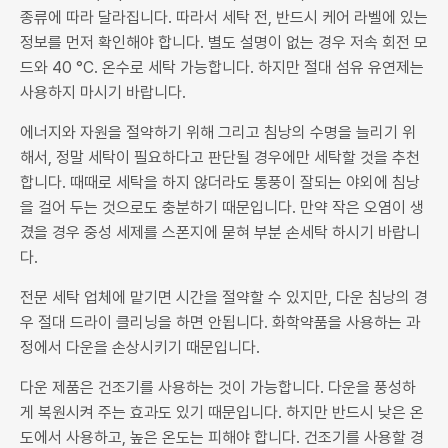
종류에 따라 달라집니다. 따라서 세탁 전, 반드시 케어 라벨에 있는
정보를 먼저 확인해야 합니다. 별도 설명이 없는 경우 저속 회전 모
드와 40 °C. 온수로 세탁 가능합니다. 하지만 절대 섬유 유연제는
사용하지 마시기 바랍니다.
에너지와 자원을 절약하기 위해 그리고 침낭의 수명을 늘리기 위
해서, 정말 세탁이 필요하다고 판단될 경우에만 세탁할 것을 추천
합니다. 때때로 세탁을 하지 않더라도 통풍이 잘되는 야외에 침낭
을 걸어 두는 것으로도 충분하기 때문입니다. 만약 작은 오염이 생
겼을 경우 중성 세제를 스폰지에 묻혀 부분 손세탁 하시기 바랍니
다.
전문 세탁 업체에 맡기면 시간을 절약할 수 있지만, 다운 침낭의 경
우 절대 드라이 클리닝을 하면 안됩니다. 화학약품을 사용하는 과
정에서 다운을 손상시키기 때문입니다.
다운 제품은 건조기를 사용하는 것이 가능합니다. 다운을 풍성하
게 복원시켜 주는 효과도 있기 때문입니다. 하지만 반드시 낮은 온
도에서 사용하고, 높은 온도는 피해야 합니다. 건조기를 사용할 경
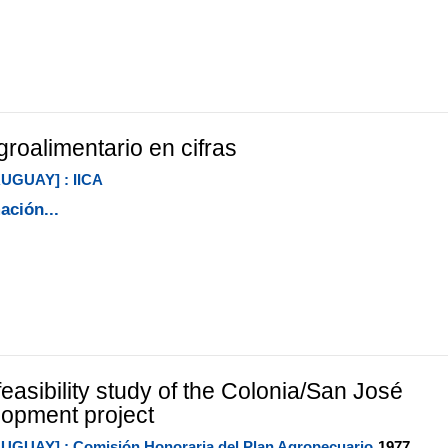
roalimentario en cifras
UGUAY] : IICA
ación...
easibility study of the Colonia/San José
lopment project
UGUAY] : Comisión Honoraria del Plan Agropecuario
1977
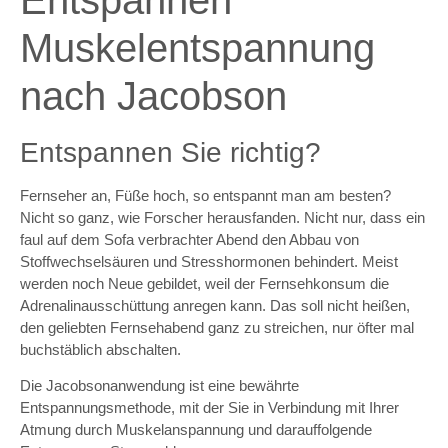
Entspannen
Muskelentspannung
nach Jacobson
Entspannen Sie richtig?
Fernseher an, Füße hoch, so entspannt man am besten?
Nicht so ganz, wie Forscher herausfanden. Nicht nur, dass ein
faul auf dem Sofa verbrachter Abend den Abbau von
Stoffwechselsäuren und Stresshormonen behindert. Meist
werden noch Neue gebildet, weil der Fernsehkonsum die
Adrenalinausschüttung anregen kann. Das soll nicht heißen,
den geliebten Fernsehabend ganz zu streichen, nur öfter mal
buchstäblich abschalten.
Die Jacobsonanwendung ist eine bewährte
Entspannungsmethode, mit der Sie in Verbindung mit Ihrer
Atmung durch Muskelanspannung und darauffolgende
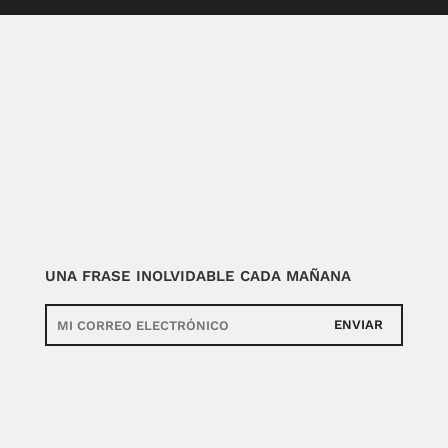
UNA FRASE INOLVIDABLE CADA MAÑANA
ENVIAR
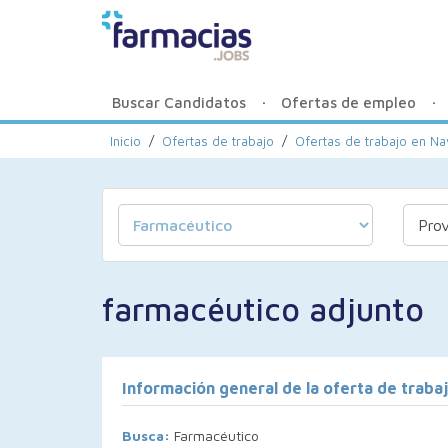
Buscar Candidatos
Ofertas de empleo
Inicio
/
Ofertas de trabajo
/
Ofertas de trabajo en Na
farmacéutico adjunto
Información general de la oferta de traba
Busca:
Farmacéutico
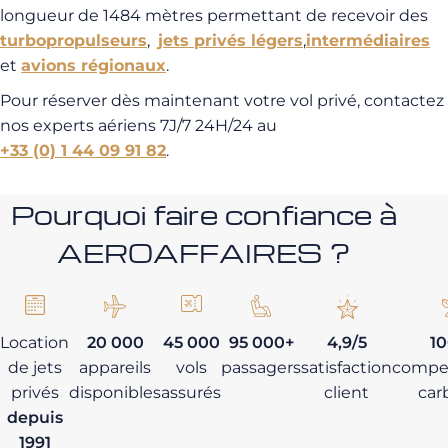
longueur de 1484 mètres permettant de recevoir des
turbopropulseurs
,
jets privés légers
,
intermédiaires
et
avions régionaux
.
Pour réserver dès maintenant votre vol privé, contactez
nos experts aériens 7J/7 24H/24 au
+33 (0) 1 44 09 91 82
.
Pourquoi faire confiance à
AEROAFFAIRES ?
Location
20 000
45 000
95 000+
4,9/5
1
de jets
appareils
vols
passagers
satisfaction
compe
privés
disponibles
assurés
client
car
depuis
1991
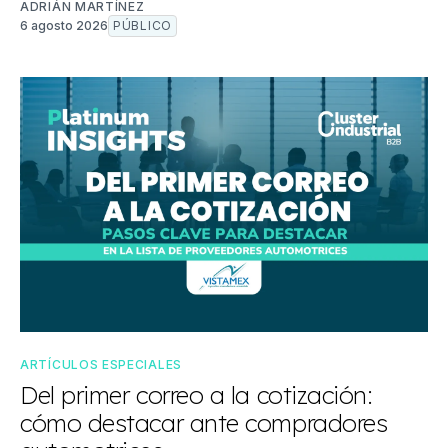
ADRIÁN MARTÍNEZ
6 agosto 2026
PÚBLICO
ARTÍCULOS ESPECIALES
Del primer correo a la cotización:
cómo destacar ante compradores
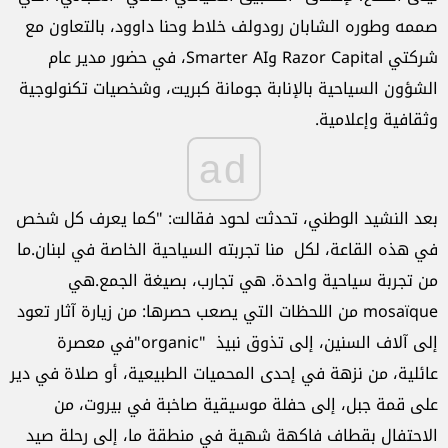
صممه وطوره الشابان رودولف خلاط وحنا داوود، بالتعاون مع
شركتي Razor Capital وSmarter AI، في حضور مدير عام
الشؤون السياحية بالإنابة جومانة كبريت، وشخصيات تكنولوجية
وثقافية وإعلامية.
ad
بعد النشيد الوطني، تحدثت لحود فقالت: "كما يعرف كل شخص
في هذه القاعة، لكل منا تجربته السياحية الخاصة في لبنان.ما
من تجربة سياحية واحدة. هي تجارب، بصيغة الجمع.هي
mosaïque من اللحظات التي يصعب حصرها: من زيارة آثار تعود
إلى آلاف السنين، إلى تذوق نبيذ "organic"في معصرة
عائلية، من نزهة في إحدى المحميات الطبيعية، أو صلاة في دير
على قمة جبل، إلى حفلة موسيقية صاخبة في بيروت، من
الاحتفال بقطاف فاكهة شهية في منطقة ما، إلى رحلة صيد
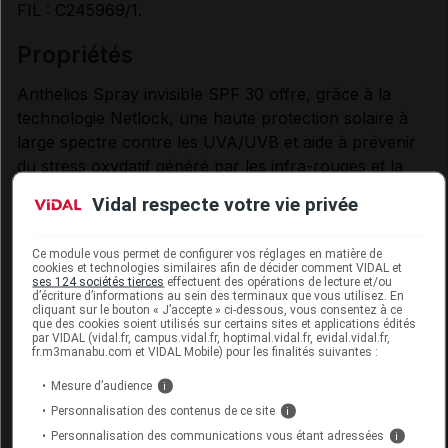
FIL : C245969/1.
propriétés
Anthelios Spray invisible SPF 30 offre, grâce à la
technologie Netlock, une haute protection solaire à
large spectre contre les UVA/UVB et aide à prévenir
du stress oxydatif généré par les infra-rouges et la
pollution. Formule très résistante à l'eau, à la
Vidal respecte votre vie privée
transpiration et au sable, avec une texture ultra-
légère au fini invisible, sans traces blanches. Formule
Ce module vous permet de configurer vos réglages en matière de
testée en conditions marines, plus respectueuse du
cookies et technologies similaires afin de décider comment VIDAL et
ses 124 sociétés tierces
effectuent des opérations de lecture et/ou
milieu marin. Hypoallergénique. Testé sous contrôle
d’écriture d’informations au sein des terminaux que vous utilisez. En
dermatologique. Avec parfum.
cliquant sur le bouton « J’accepte » ci-dessous, vous consentez à ce
que des cookies soient utilisés sur certains sites et applications édités
par VIDAL (vidal.fr, campus.vidal.fr, hoptimal.vidal.fr, evidal.vidal.fr,
utilisation
fr.m3manabu.com et VIDAL Mobile) pour les finalités suivantes :
Mesure d’audience
i
Peaux sensibles et peaux sujettes aux intolérances
Personnalisation des contenus de ce site
i
solaires, communément appelées allergies solaires.
Personnalisation des communications vous étant adressées
i
Corps.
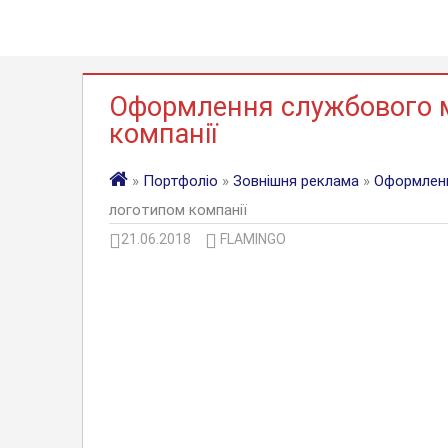
Оформлення службового м
компанії
»
Портфоліо
»
Зовнішня реклама
»
Оформлен
логотипом компанії
21.06.2018
FLAMINGO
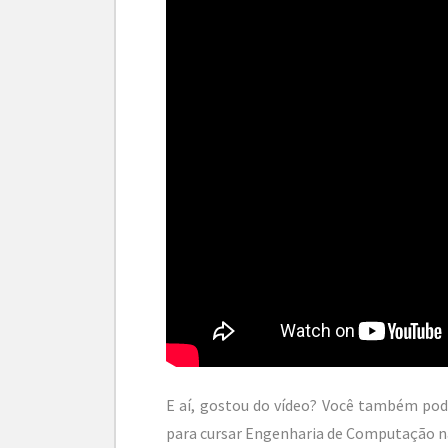
E aí, gostou do vídeo? Você também pod
para cursar Engenharia de Computação n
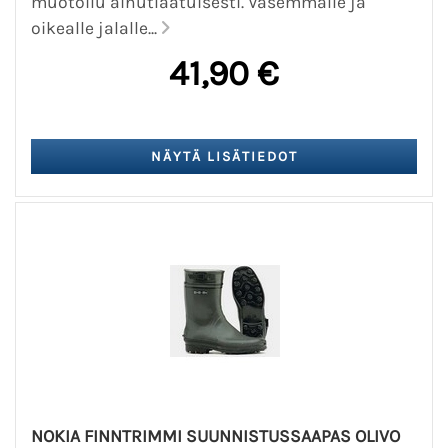
muotoilu ainutlaatuisesti. Vasemmalle ja
oikealle jalalle...
41,90 €
NOKIA FINNTRIMMI SUUNNISTUSSAAPAS OLIVO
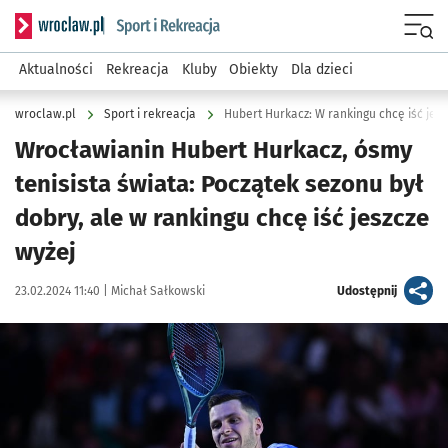
Serwis informacyjny wroclaw.pl podserwis: Sport i rekreacja
Menu
Aktualności
Rekreacja
Kluby
Obiekty
Dla dzieci
wroclaw.pl
Sport i rekreacja
Hubert Hurkacz: W rankingu chcę iść jesz
Wrocławianin Hubert Hurkacz, ósmy
tenisista świata: Początek sezonu był
dobry, ale w rankingu chcę iść jeszcze
wyżej
Data publikacji:
Autor:
artykuł
23.02.2024 11:40 |
Michał Sałkowski
Udostępnij
Kliknij, aby powiększyć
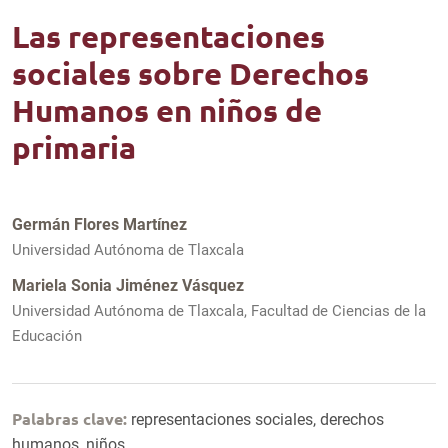
Las representaciones
sociales sobre Derechos
Humanos en niños de
primaria
Germán Flores Martínez
Universidad Autónoma de Tlaxcala
Mariela Sonia Jiménez Vásquez
Universidad Autónoma de Tlaxcala, Facultad de Ciencias de la
Educación
Palabras clave:
representaciones sociales, derechos
humanos, niños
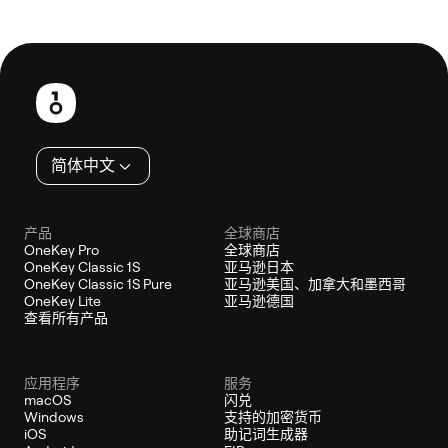
页
脚
简体中文
产品
全球商店
OneKey Pro
全球商店
OneKey Classic 1S
亚马逊日本
OneKey Classic 1S Pure
亚马逊美国、加拿大和墨西哥
OneKey Lite
亚马逊德国
查看所有产品
应用程序
服务
macOS
闪兑
Windows
支持的加密货币
iOS
助记词生成器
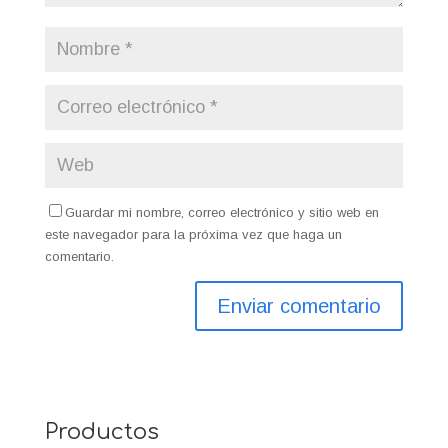
Guardar mi nombre, correo electrónico y sitio web en
este navegador para la próxima vez que haga un
comentario.
Productos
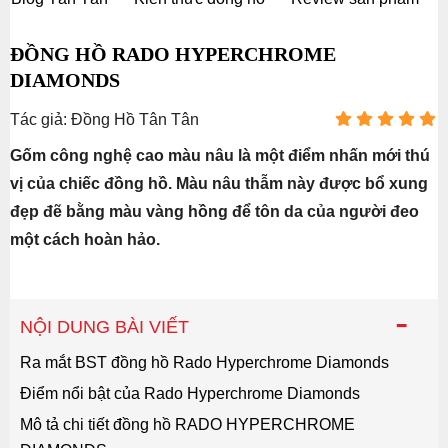
ĐỒNG HỒ RADO HYPERCHROME
DIAMONDS
Tác giả: Đồng Hồ Tân Tân
Gốm công nghệ cao màu nâu là một điểm nhấn mới thú
vị của chiếc đồng hồ. Màu nâu thẫm này được bổ xung
đẹp đẽ bằng màu vàng hồng để tôn da của người đeo
một cách hoàn hảo.
-
NỘI DUNG BÀI VIẾT
Ra mắt BST đồng hồ Rado Hyperchrome Diamonds
Điểm nổi bật của Rado Hyperchrome Diamonds
Mô tả chi tiết đồng hồ RADO HYPERCHROME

What to produce: Each record must appear again exactly as written above, without its pictures.

Answer to the exercise:
종류에 따라 달라집니다. 따라서 세탁 전, 반드시 케어 라벨에 있는
정보를 먼저 확인해야 합니다. 별도 설명이 없는 경우 저속 회전 모
드와 40 °C. 온수로 세탁 가능합니다. 하지만 절대 섬유 유연제는
사용하지 마시기 바랍니다.
에너지와 자원을 절약하기 위해 그리고 침낭의 수명을 늘리기 위
해서, 정말 세탁이 필요하다고 판단될 경우에만 세탁할 것을 추천
합니다. 때때로 세탁을 하지 않더라도 통풍이 잘되는 야외에 침낭
을 걸어 두는 것으로도 충분하기 때문입니다. 만약 작은 오염이 생
겼을 경우 중성 세제를 스폰지에 묻혀 부분 손세탁 하시기 바랍니
다.
전문 세탁 업체에 맡기면 시간을 절약할 수 있지만, 다운 침낭의 경
우 절대 드라이 클리닝을 하면 안됩니다. 화학약품을 사용하는 과
정에서 다운을 손상시키기 때문입니다.
다운 제품은 건조기를 사용하는 것이 가능합니다. 다운을 풍성하
게 복원시켜 주는 효과도 있기 때문입니다. 하지만 반드시 낮은 온
도에서 사용하고, 높은 온도는 피해야 합니다. 건조기를 사용할 경
roalimentario en cifras
UGUAY] : IICA
ación...
easibility study of the Colonia/San José
lopment project
UGUAY] : Comisión Honoraria del Plan Agropecuario
1977
Entspannen
Muskelentspannung
nach Jacobson
Entspannen Sie richtig?
Fernseher an, Füße hoch, so entspannt man am besten?
Nicht so ganz, wie Forscher herausfanden. Nicht nur, dass ein
faul auf dem Sofa verbrachter Abend den Abbau von
Stoffwechselsäuren und Stresshormonen behindert. Meist
werden noch Neue gebildet, weil der Fernsehkonsum die
Adrenalinausschüttung anregen kann. Das soll nicht heißen,
den geliebten Fernsehabend ganz zu streichen, nur öfter mal
buchstäblich abschalten.
Die Jacobsonanwendung ist eine bewährte
Entspannungsmethode, mit der Sie in Verbindung mit Ihrer
Atmung durch Muskelanspannung und darauffolgende
UNA FRASE INOLVIDABLE CADA MAÑANA
ENVIAR
Buscar Candidatos
Ofertas de empleo
Inicio
/
Ofertas de trabajo
/
Ofertas de trabajo en Na
farmacéutico adjunto
Información general de la oferta de traba
Busca:
Farmacéutico
longueur de 1484 mètres permettant de recevoir des
turbopropulseurs
,
jets privés légers
,
intermédiaires
et
avions régionaux
.
Pour réserver dès maintenant votre vol privé, contactez
nos experts aériens 7J/7 24H/24 au
+33 (0) 1 44 09 91 82
.
Pourquoi faire confiance à
AEROAFFAIRES ?
Location
20 000
45 000
95 000+
4,9/5
1
de jets
appareils
vols
passagers
satisfaction
compe
privés
disponibles
assurés
client
car
depuis
1991
ADRIÁN MARTÍNEZ
6 agosto 2026
PÚBLICO
ARTÍCULOS ESPECIALES
Del primer correo a la cotización:
cómo destacar ante compradores
صممه وطوره الشابان رودولف خلاط وحنا داوود، بالتعاون مع
شركتي Razor Capital وSmarter AI، في حضور مدير عام
الشؤون السياحية بالإنابة جومانة كبريت، وشخصيات تكنولوجية
وثقافية وإعلامية.
ad
بعد النشيد الوطني، تحدثت لحود فقالت: "كما يعرف كل شخص
في هذه القاعة، لكل منا تجربته السياحية الخاصة في لبنان.ما
من تجربة سياحية واحدة. هي تجارب، بصيغة الجمع.هي
mosaïque من اللحظات التي يصعب حصرها: من زيارة آثار تعود
إلى آلاف السنين، إلى تذوق نبيذ "organic"في معصرة
عائلية، من نزهة في إحدى المحميات الطبيعية، أو صلاة في دير
على قمة جبل، إلى حفلة موسيقية صاخبة في بيروت، من
الاحتفال بقطاف فاكهة شهية في منطقة ما، إلى رحلة صيد
FIL : C245969/1.
propriétés
Anthelios Spray invisible SPF 30 offre, grâce à la
technologie Netlock, une haute protection solaire à
large spectre contre les UVA/UVB et aide à prévenir
du stress oxydatif généré par les infra-rouges et la
pollution. Formule très résistante à l'eau, à la
Vidal respecte votre vie privée
transpiration et au sable, avec une texture ultra-
légère au fini invisible, sans traces blanches. Formule
Ce module vous permet de configurer vos réglages en matière de
testée en conditions marines, plus respectueuse du
cookies et technologies similaires afin de décider comment VIDAL et
ses 124 sociétés tierces
effectuent des opérations de lecture et/ou
milieu marin. Hypoallergénique. Testé sous contrôle
d’écriture d’informations au sein des terminaux que vous utilisez. En
dermatologique. Avec parfum.
cliquant sur le bouton « J’accepte » ci-dessous, vous consentez à ce
que des cookies soient utilisés sur certains sites et applications édités
par VIDAL (vidal.fr, campus.vidal.fr, hoptimal.vidal.fr, evidal.vidal.fr,
utilisation
fr.m3manabu.com et VIDAL Mobile) pour les finalités suivantes :
Mesure d’audience
i
Peaux sensibles et peaux sujettes aux intolérances
Personnalisation des contenus de ce site
i
solaires, communément appelées allergies solaires.
Personnalisation des communications vous étant adressées
i
Corps.
Оформлення службового м
компанії
»
Портфоліо
»
Зовнішня реклама
»
Оформлен
логотипом компанії
21.06.2018
FLAMINGO
E aí, gostou do vídeo? Você também pod
para cursar Engenharia de Computação n
muotoilu ainutlaatuisesti. Vasemmalle ja
oikealle jalalle...
41,90 €
NOKIA FINNTRIMMI SUUNNISTUSSAAPAS OLIVO
Serwis informacyjny wroclaw.pl podserwis: Sport i rekreacja
Menu
Aktualności
Rekreacja
Kluby
Obiekty
Dla dzieci
wroclaw.pl
Sport i rekreacja
Hubert Hurkacz: W rankingu chcę iść jesz
Wrocławianin Hubert Hurkacz, ósmy
tenisista świata: Początek sezonu był
dobry, ale w rankingu chcę iść jeszcze
wyżej
Data publikacji:
Autor:
artykuł
23.02.2024 11:40 |
Michał Sałkowski
Udostępnij
Kliknij, aby powiększyć
Las representaciones
sociales sobre Derechos
Humanos en niños de
primaria
Germán Flores Martínez
Universidad Autónoma de Tlaxcala
Mariela Sonia Jiménez Vásquez
Universidad Autónoma de Tlaxcala, Facultad de Ciencias de la
Educación
Palabras clave:
representaciones sociales, derechos
humanos, niños
页
脚
简体中文
产品
全球商店
OneKey Pro
全球商店
OneKey Classic 1S
亚马逊日本
OneKey Classic 1S Pure
亚马逊美国、加拿大和墨西哥
OneKey Lite
亚马逊德国
查看所有产品
应用程序
服务
macOS
闪兑
Windows
支持的加密货币
iOS
助记词生成器
Guardar mi nombre, correo electrónico y sitio web en
este navegador para la próxima vez que haga un
comentario.
Productos
ĐỒNG HỒ RADO HYPERCHROME
DIAMONDS
Tác giả: Đồng Hồ Tân Tân
Gốm công nghệ cao màu nâu là một điểm nhấn mới thú
vị của chiếc đồng hồ. Màu nâu thẫm này được bổ xung
đẹp đẽ bằng màu vàng hồng để tôn da của người đeo
một cách hoàn hảo.
-
NỘI DUNG BÀI VIẾT
Ra mắt BST đồng hồ Rado Hyperchrome Diamonds
Điểm nổi bật của Rado Hyperchrome Diamonds
Mô tả chi tiết đồng hồ RADO HYPERCHROME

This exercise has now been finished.